What is a right of first refusal?

A right of first refusal is the conditional right to acquire property, depending on the owner’s willingness to sell. The holder of the right merely has the preference to purchase the property over other purchasers if the owner of the property elects to sell the property. For example, the most common use of a right of first refusal is where a landlord incorporates it into a lease, giving the tenant the right to purchase the property at the same price, terms and conditions as a third party’s offer.

Not An OptionYet.

The right is not an option to purchase since the right holder does not have an absolute right to buy the property at a set time for a set price. If the owner decides to hold the property, the right holder cannot force the owner to sell the property.

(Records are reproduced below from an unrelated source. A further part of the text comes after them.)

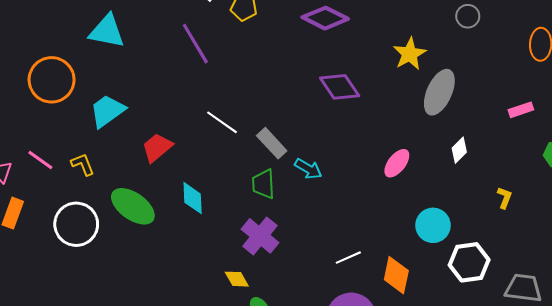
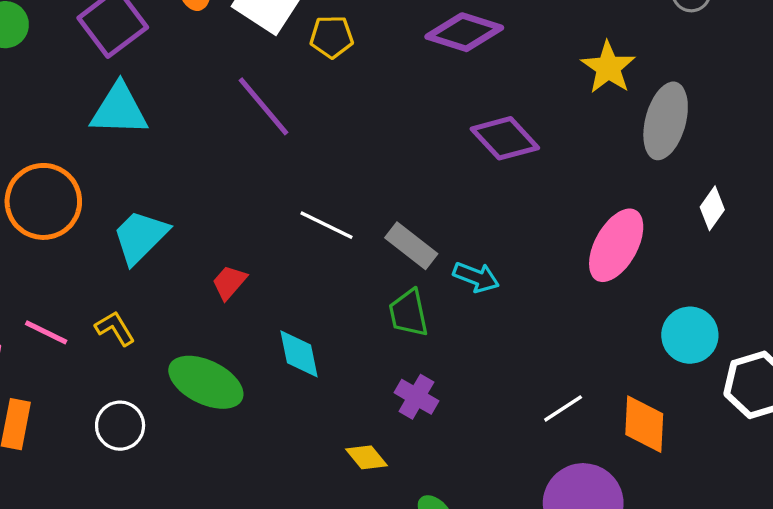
red trapezoid: (157, 148) -> (229, 282), size x0.7
pink ellipse: (397, 163) -> (616, 245), size x1.5
white circle: (76, 224) -> (120, 426), size x0.7
purple cross: (260, 236) -> (416, 397), size x0.7
yellow diamond: (237, 279) -> (366, 457), moved

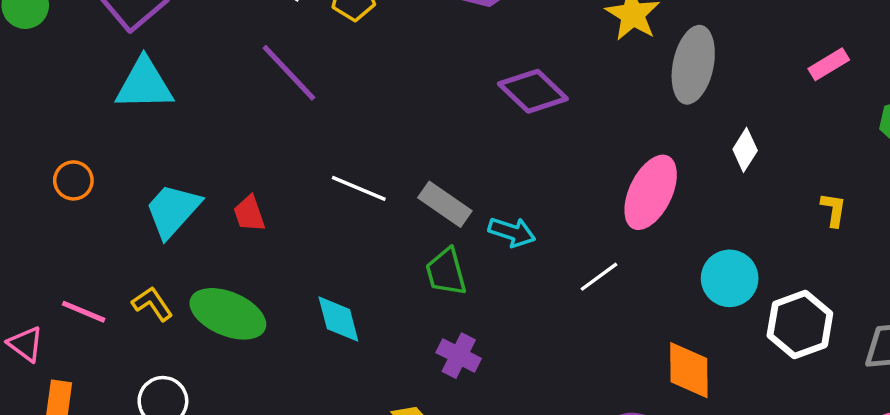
orange circle: (43, 201) -> (73, 180), size x0.5
red trapezoid: (229, 282) -> (249, 214), moved, turned -57
green ellipse: (206, 382) -> (228, 314), moved
white line: (563, 408) -> (599, 277), moved

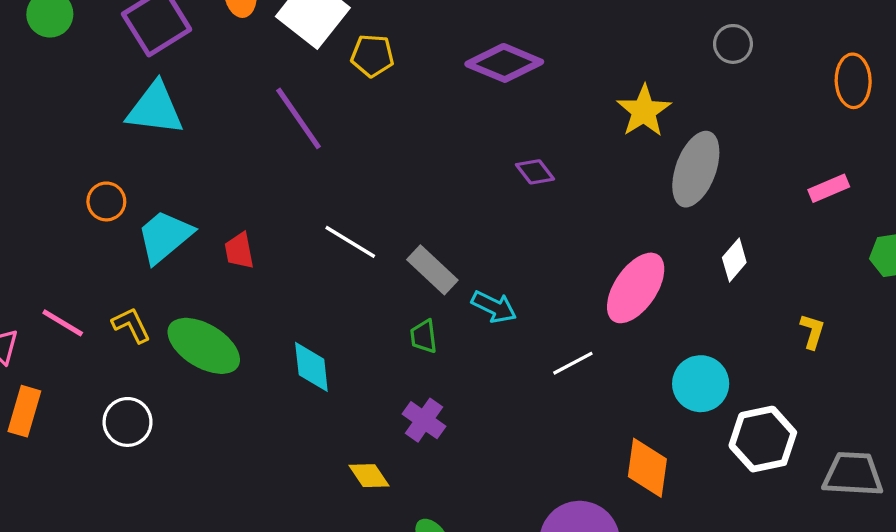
purple diamond: (533, 91) -> (535, 172), size x0.6
orange circle: (73, 180) -> (106, 201), moved
green trapezoid: (446, 272) -> (424, 336), size x0.7

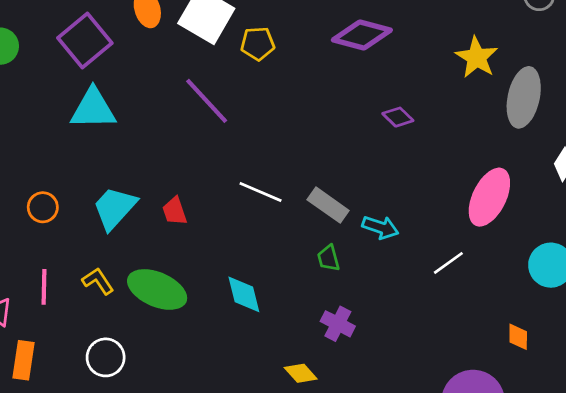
orange circle: (106, 201) -> (43, 207), moved
pink line: (63, 323) -> (44, 287), turned 68
orange diamond: (647, 468) -> (518, 337), size x0.6

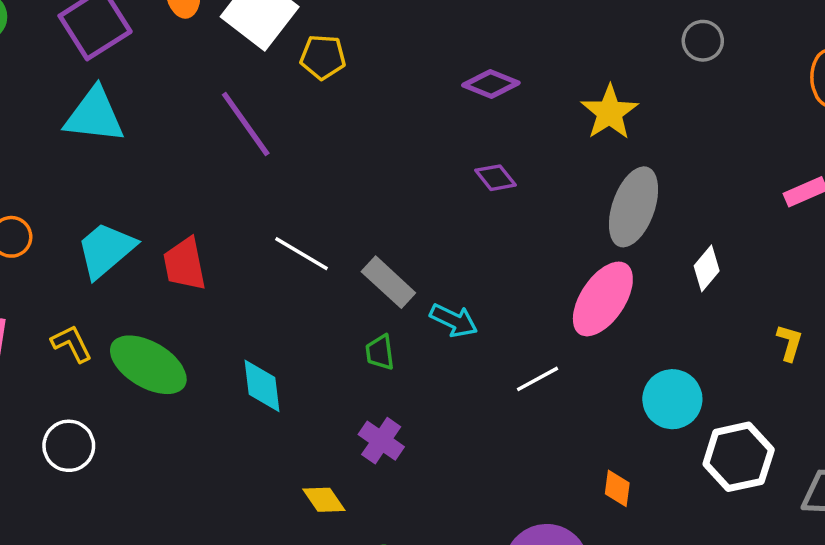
purple diamond: (362, 35) -> (491, 84), moved, size x0.7
gray ellipse: (524, 97) -> (633, 207), moved
red trapezoid: (175, 211) -> (185, 264), size x1.4

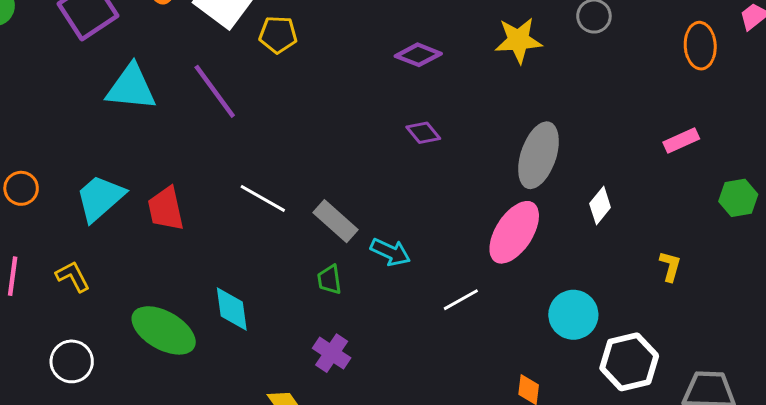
yellow star: (610, 112) -> (518, 40), moved, turned 30
cyan triangle: (94, 115) -> (131, 87), moved
green ellipse: (148, 365) -> (164, 330), moved

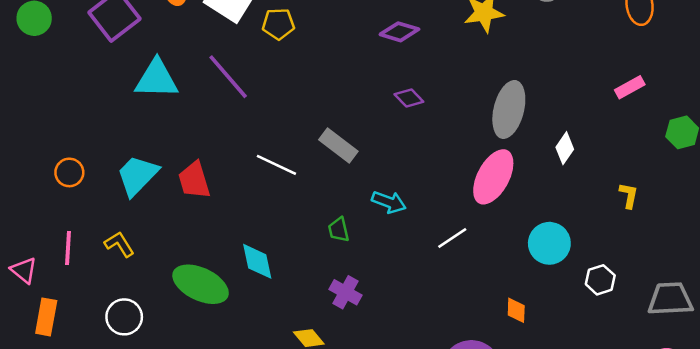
gray rectangle: (336, 221) -> (338, 145), moved
white hexagon: (629, 362) -> (600, 280), size x0.6

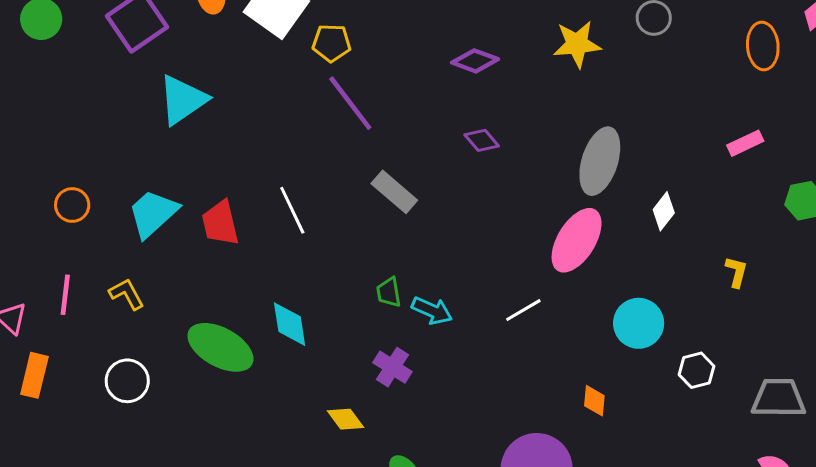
purple line: (228, 77) -> (350, 103), moved
cyan triangle: (157, 79) -> (183, 100), turned -39
white line: (276, 165) -> (292, 210), moved, turned 36
cyan arrow: (389, 202) -> (432, 311), moved

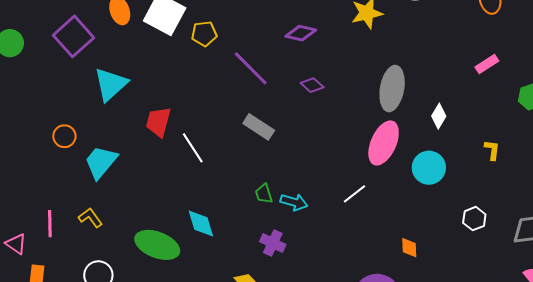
purple line: (350, 103) -> (251, 68), moved
orange circle: (72, 205) -> (64, 136), moved
red trapezoid: (220, 223) -> (158, 122), moved, turned 36
cyan circle: (639, 323) -> (429, 168), moved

The right does not become an option to purchase until the owner of the property voluntarily decides to sell the property and accepts a bona fide offer to purchase it from a third party. At that time, the price, terms and conditions are set by the bona fide offer received from the third party. It is at this time that the right holder has a form of option to purchase the property.

Matching Terms.

The right does not allow the right holder to buy the property at a lesser amount or on different terms and conditions. Basically, the right holder must match the competing offer. However, if the right holder matches the competing offer, the right holder has preference and will be first in line to purchase the property.

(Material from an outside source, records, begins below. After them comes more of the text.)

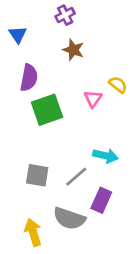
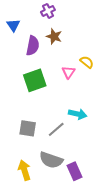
purple semicircle: (29, 78) -> (33, 46), moved
purple rectangle: (101, 200) -> (75, 171), moved, turned -48

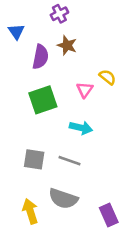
cyan arrow: (78, 114) -> (81, 128), moved
gray line: (56, 129) -> (70, 161), turned 60
purple rectangle: (75, 171) -> (109, 215), moved

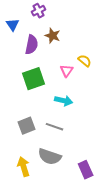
purple cross: (59, 14) -> (39, 11), moved
gray square: (34, 159) -> (27, 126), turned -30

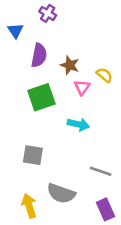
purple cross: (39, 11) -> (48, 13), turned -32
brown star: (53, 36) -> (70, 65), moved
gray square: (27, 126) -> (33, 155), turned 30
gray line: (55, 127) -> (101, 171), moved

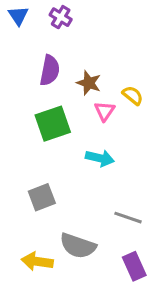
blue triangle: (16, 31) -> (18, 16), moved
gray square: (33, 155) -> (42, 197), turned -30
yellow arrow: (29, 206) -> (37, 261), turned -65

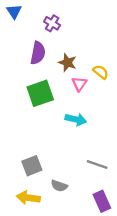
purple cross: (61, 17) -> (52, 23), moved
gray square: (42, 197) -> (32, 166), moved
gray semicircle: (78, 246) -> (59, 186), size x0.6

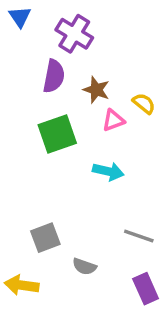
purple cross: (52, 23) -> (74, 34), size x1.5
pink triangle: (79, 84) -> (113, 120), turned 35
yellow arrow: (28, 198) -> (22, 285), moved

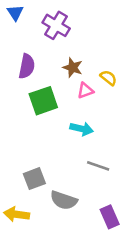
purple semicircle: (54, 76) -> (27, 66), moved
gray line: (139, 236) -> (98, 166), moved
gray semicircle: (84, 267) -> (64, 200), size x1.5

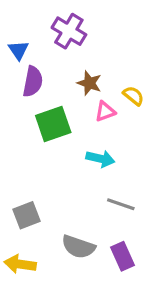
blue triangle: (15, 13) -> (19, 50), moved
gray square: (34, 179) -> (26, 215), moved
purple rectangle: (110, 217) -> (122, 256), moved

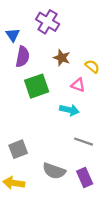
pink triangle: (105, 111) -> (78, 85), moved, turned 40

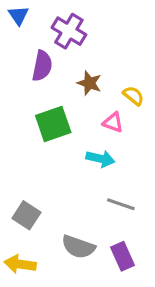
blue triangle: (13, 35) -> (19, 15), moved
purple semicircle: (23, 57) -> (42, 66), moved
gray square: (18, 149) -> (26, 215), turned -36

The right is also enforceable against third persons entering into a contract to buy the property with notice of the holder’s right.

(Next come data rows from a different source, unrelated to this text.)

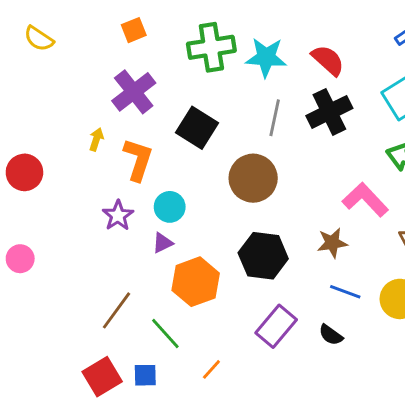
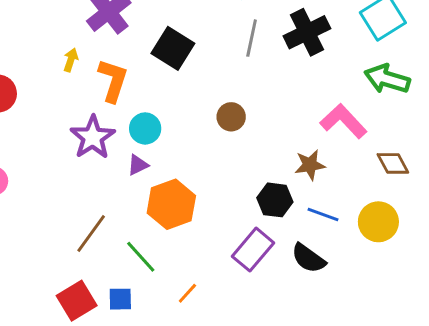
brown circle: (253, 178) -> (231, 117), moved, size x0.6
purple star: (118, 216) -> (93, 137), size x1.4
black hexagon: (263, 256) -> (275, 200), moved, size x0.7
black semicircle: (331, 335) -> (308, 258), size x1.4

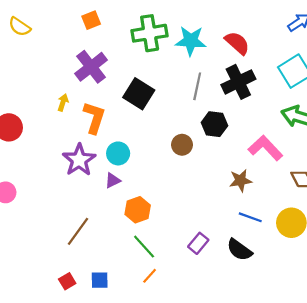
black hexagon: (275, 200) -> (214, 124), moved
orange hexagon: (171, 204) -> (138, 210), size x0.7
purple rectangle: (253, 250) -> (198, 243), size x0.7
green line: (141, 257) -> (144, 247), moved
red square: (77, 301) -> (67, 281), size x0.6

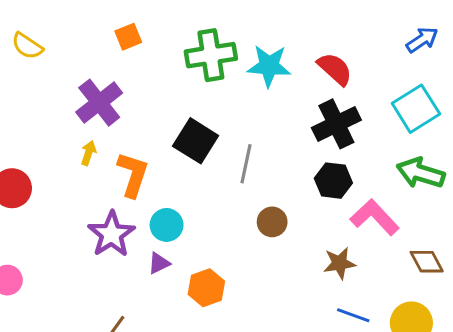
purple cross: (91, 67) -> (99, 103), moved
gray line: (197, 86) -> (246, 164), moved
black hexagon: (214, 124) -> (333, 181), moved
brown circle: (182, 145) -> (272, 222), moved
orange hexagon: (138, 210) -> (206, 288), moved

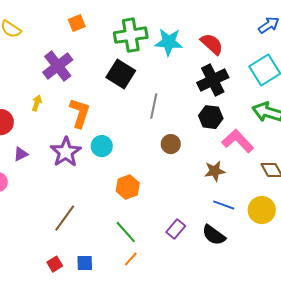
black square: (196, 141) -> (121, 74), moved
yellow arrow: (88, 153) -> (37, 103), moved
purple triangle: (159, 263) -> (21, 154), moved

What Should The Right of First Refusal Say?

When inserting a right of first refusal in a lease, the parties should include the following terms:

1. The Landlord will give notice to the tenant of the exact and complete terms of any proposed sale and will give a copy of the offer and any counter-offers signed by both the landlord and the prospective purchaser. [Landlords, make sure that your prospective purchaser knows that your proposed sale is subject to a right of first refusal!].

2. A time limit for the tenant to exercise the right by giving written notice.

3. The ability of the landlord and the prospective purchaser to make changes to the offer within a defined range without the right applying again. For example, the landlord and the prospective purchaser can modify the purchase price or down payment by up to 5% without retriggering the right of first refusal. However, a tenant will want to retain the right if there is a material change to the offer, such as the landlord offering more seller financing

4. A time limit to close the sale before the right is triggered again. For example, if the purchase is not closed within 180 days, then the tenant will once again have a right of first refusal.

In addition, if the original deal falls through, the tenant will want to retain the right of first refusal on subsequent offers.

Limitations to the Right of First Refusal.

The landlord will also want to include limitations on what is considered a bona fide offer. Because transfers may be necessary for estate planning or tax planning purposes, such transfers should be specifically excluded from the right of first refusal. Such exclusions should include property being taken by eminent domain or under threat of condemnation, inter-family or inter-ownership transfers, transfers to a trust created by the landlord, or, if the landlord is a trust, transfers to a trust beneficiary.

A landlord should also consider limiting a tenant’s right to first refusal when the tenant is in default under the lease.

Where Rights of First Refusal Get Tricky.

Rights of first refusal appear simple on their face. However, clever third party buyers, in conjunction with the seller, often create subterfuges intended to prevent the right holder from being able to exercise the right. Some examples of this include inserting conditions in the offer that have no effect on the seller or third party but frustrate the right holder’s use of the property. For example, in one case in which the right holder was a mining company on adjacent land, the seller entered into a contract with a third party buyer which prohibited mining on the property. The court found that condition to have been made in bad faith simply to prevent the right holder from gaining the property.

A Balancing Test.

More commonly, the seller will include the parcel in the sale of a larger parcel and ask the right holder to match the terms for the entire parcel rather than the parcel subject to the right. In some cases courts have barred this tactic. In other cases unique consideration will make it difficult for the right holder to match the offer. For example, an offer may involve exchanging the property for another specific property. Courts try to balance the competing needs of a right holder having to match exactly the terms of the triggering offer versus looking past bad faith conditions in the offer which are only intended to defeat the right of first refusal.